Depuis que la pop est à nouveau à l’honneur sur les dancefloors, et plus encore depuis qu’une certaine forme de dance-rock à envahi les clubs, c’est comme si la musique des géniaux américains, Talking Heads, avait trouvé une nouvelle jeunesse. “Fa-Fa-Fa”, tube 2007 de Datarock, ressemble à s’y méprendre à une cover du groupe de David Byrne. Sound Of Silver, l’album de LCD Soundsystem, n’est pas sans évoquer l’un de leurs chef d’œuvres, Fear Of Music. La pop clubbeuse et gentillement new wave de CSS ou New Young Pony Club s’amuse souvent à plagier leurs jeux de guitares. Clap Your Hands Say Yeah ! et Arcade Fire les citent comme une référence majeure. Tiga les a repris sur son album Sexor. !!! n’existeraient pas sans leurs inventions rythmiques et percussives. Des formations aussi créatives que Whomadewho, Rapture, Hot Chip ou Animal Collective ont certainement puisé chez eux quelques bonnes idées. Et quant au nom de Radiohead, il est directement inspiré de l’un des titres de leur album True Stories. On l’aura donc compris, ce groupe de l’âge d’or new-yorkais fait désormais partie de ces références que les artistes aiment à citer, célébrer, plagier ou sampler, histoire d’enrichir leur musique et de s’inventer une glorieuse lignée.

American Psychos
Mais au fond, qu’est-ce qui fascine tant les musiciens actuels ? Un sens de l’économie et de la tension tout d’abord, apparu dès le premier album du groupe, 77. Sortis d’une école dart, Tina Weymouth, Chris Frantz (tous deux diplomés) et David Byrne (il n’y a passé qu’un an), rejoints plus tard par Jerry Harrison, vont se distinguer sur une scène new-yorkaise où dominent l’esthétique du glam et un certain romantisme rock’n roll. “Anti-showbiz, anti-arrogant, anti-glitter”, selon Frantz, il ressemblent sur scène, selon Byrne, à “des jésuites, délaissant les solos de batterie et de guitare typiques de l’époque”. Et c’est vrai que l’effet, visuel comme sonore, est alors saisissant.

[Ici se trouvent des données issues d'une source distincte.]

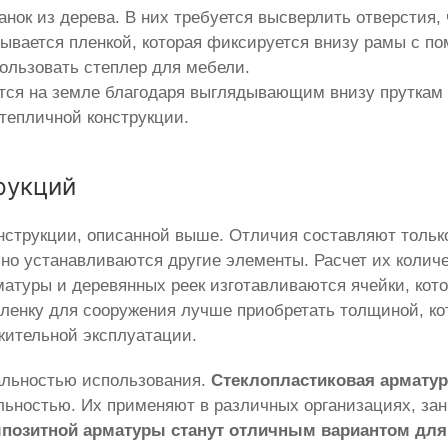
ок из дерева. В них требуется высверлить отверстия, 
рывается пленкой, которая фиксируется внизу рамы с п
ользовать степлер для мебели.
тся на земле благодаря выглядывающим внизу пруткам
тепличной конструкции.
рукций
нструкции, описанной выше. Отличия составляют тольк
но устанавливаются другие элементы. Расчет их количе
атуры и деревянных реек изготавливаются ячейки, кот
Пленку для сооружения лучше приобретать толщиной, ко
жительной эксплуатации.
альностью использования.
Стеклопластиковая арматур
ьностью. Их применяют в различных организациях, 
позитной арматуры станут отличным вариантом для 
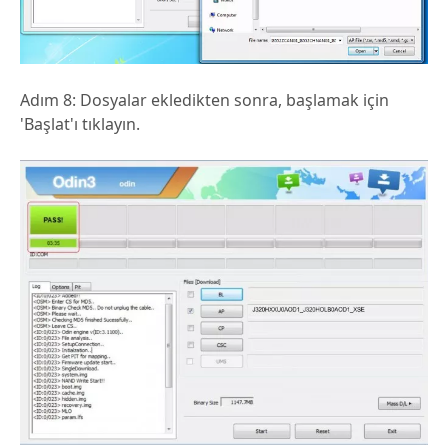
Adım 8: Dosyalar ekledikten sonra, başlamak için
'Başlat'ı tıklayın.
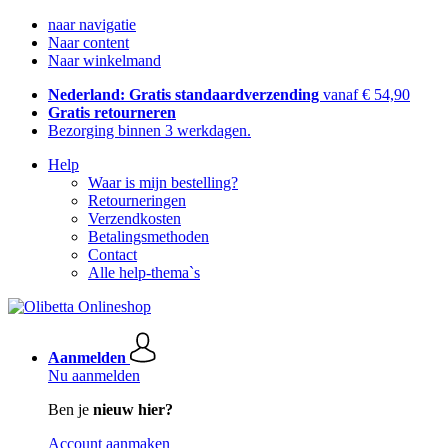
naar navigatie
Naar content
Naar winkelmand
Nederland: Gratis standaardverzending
vanaf € 54,90
Gratis retourneren
Bezorging binnen 3 werkdagen.
Help
Waar is mijn bestelling?
Retourneringen
Verzendkosten
Betalingsmethoden
Contact
Alle help-thema`s
Aanmelden
Nu aanmelden
Ben je
nieuw hier?
Account aanmaken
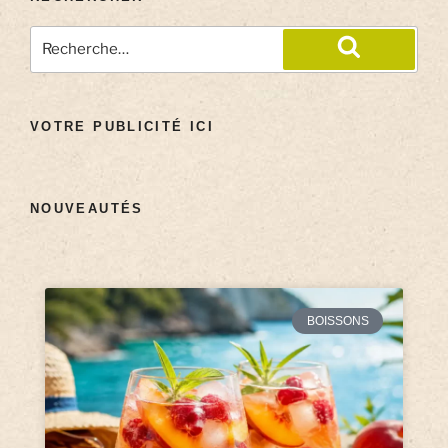
VOTRE PUBLICITÉ ICI
NOUVEAUTÉS
BOISSONS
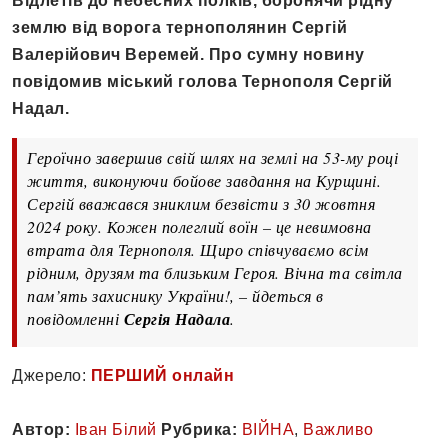
Відлетів до небесних полків, боронячи рідну
землю від ворога тернополянин Сергій
Валерійович Веремей. Про сумну новину
повідомив міський голова Тернополя Сергій
Надал.
Героїчно завершив свій шлях на землі на 53-му році
життя, виконуючи бойове завдання на Курщині.
Сергій вважався зниклим безвісти з 30 жовтня
2024 року. Кожен полеглий воїн – це невимовна
втрата для Тернополя. Щиро співчуваємо всім
рідним, друзям та близьким Героя. Вічна та світла
пам’ять захиснику України!, – йдеться в
повідомленні
Сергія Надала
.
Джерело:
ПЕРШИЙ онлайн
Автор:
Іван Білий
Рубрика:
ВІЙНА
,
Важливо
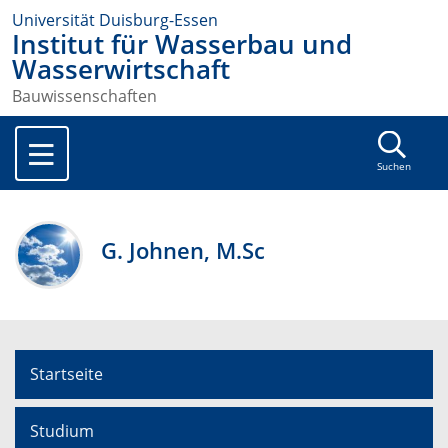
Universität Duisburg-Essen
Institut für Wasserbau und
Wasserwirtschaft
Bauwissenschaften
Suchen
G. Johnen, M.Sc
Startseite
Studium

Patrick Vidal, chanteur à l’époque avec Marie les Garçons, les découvre en 1976, lors de leur tournée en France en première partie des Ramones. “C’était d’une évidence folle. Une telle simplicité de moyens et d’expression nous a bouleversé. En pleine période punk, ils étaient déjà passés à une vitesse supérieure. C’était d’une modernité et d’une fraîcheur incroyable”. En deux années et deux albums, 77 et More Songs About Building And Food (78), ils sont en effet les auteurs d’une pop nue, directe et acérée, troquant la rage du punk pour une angoisse autrement contemporaine, idéalement mis en mots par David Byrne. Rien d’étonnant donc, à ce que les Heads soient devenus plus tard le groupe favori de Patrick Bateman, héros du célèbre roman de Brett Easton Ellis, American Psycho.

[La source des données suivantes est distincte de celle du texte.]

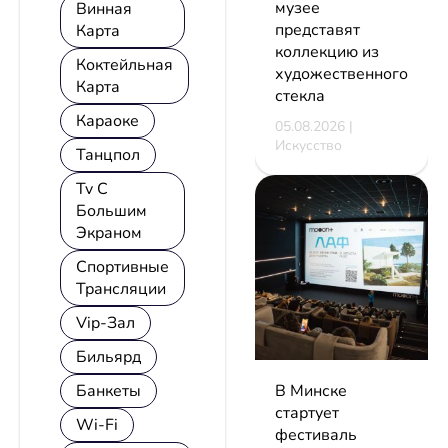
музее
Винная
представят
Карта
коллекцию из
Коктейльная
художественного
Карта
стекла
Караоке
05.08.2026 |
Искусство
Танцпол
Tv С
Большим
Экраном
Спортивные
Трансляции
Vip-Зал
Бильярд
Банкеты
В Минске
стартует
Wi-Fi
фестиваль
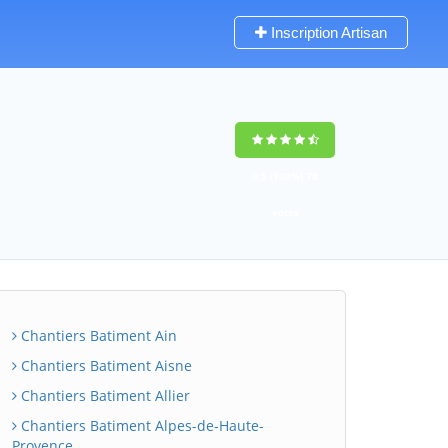
Inscription Artisan
9,5
(100%)
78
votes
Chantiers Batiment Ain
Chantiers Batiment Aisne
Chantiers Batiment Allier
Chantiers Batiment Alpes-de-Haute-
Provence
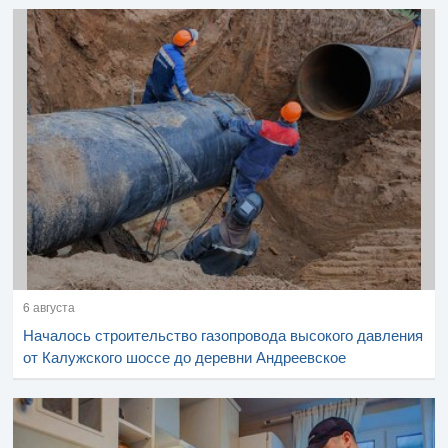
6 августа
Началось строительство газопровода высокого давления
от Калужского шоссе до деревни Андреевское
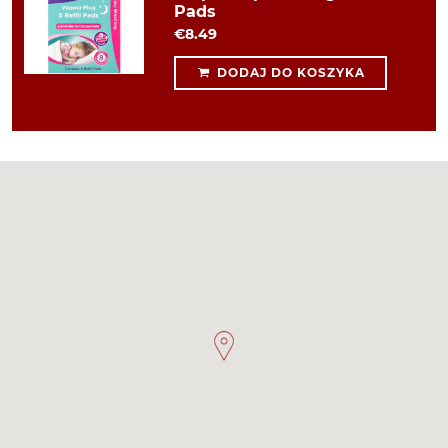
Pads
€8.49
DODAJ DO KOSZYKA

Autre élément de fascination pour les groupes actuels, c’est la dimension expérimentale et avant-gardiste du groupe, qui s’exprime plus encore dans les albums suivants, Fear Of Music (79) et Remain In Light (80), notamment grâce à l’arrivée de Brian Eno, producteur mais aussi cinquième membre officieux du groupe. Enfin, dernière innovation, leur capacité à concilier cette audace formelle avec un certain sens pop (tout de même éloigné des ritournelles eighthies) et surtout une ouverture aux musiques venues d’ailleurs, qu’elles soient originaires d’autres continents (l’Afrique, les Caraïbes), du coin de la rue (la dance-music, le funk, synthétisé sur Speaking In Tongues en 83) ou du fin fond de la cambrousse (la country revisitée et démantelée sur Little Creatures en 85).

Melting-pot new-yorkais
Pourtant, le seul génie de ces artistes ne suffit pas à expliquer comment un tel groupe à pu naître et occuper, pendant un peu plus de dix ans (jusqu’en 88 et leur ultime Naked), une place aussi unique dans l’histoire du rock. Manu Barron, grand fan et co-fondateur du tout nouveau Social Club parisien qui vient d’ouvrir, faisait justement récemment référence au groupe dans l’un des communiqués annonçant l’ouverture de sa salle de la rue Montmartre. “J’ai une théorie à leur sujet, que j’appelle la théorie du trou noir : depuis la naissance de la culture pop, disons depuis les premiers enregistrements rock’n roll du label Sun, on peut dire que tout converge vers les Talking Heads. Je ne parle bien sûr pas seulement du groupe, mais aussi de la scène new-yorkaise de la fin des années 70 et du début des années 80. Une époque d’utopie artistique totale où coexistent et fusionnent des tendances parfois opposées. C’est l’heure de gloire du disco, des débuts du hip-hop, d’un certain punk-rock, d’un certain jazz barré. J’ai presque tendance à dire que la ville ne s’en est jamais remis, et qu’aucune ville n’a depuis vécu un effervescence comparable. On pourrait donc dire que tout converge vers cette époque et ce groupe-phare, et que tout se redéploie à partir de cette même période”. Manu Barron n’a en effet pas tort. En l’espace de quelques années, la métropole new-yorkaise a concentré en son sein l’essentiel des innovations esthétiques qui irrigueront la plupart des musiques des décennies suivantes : le clubbing comme culture, le mix hip-hop, le DJing disco, les prémices du punk et de la new wave ou le minimalisme contemporain.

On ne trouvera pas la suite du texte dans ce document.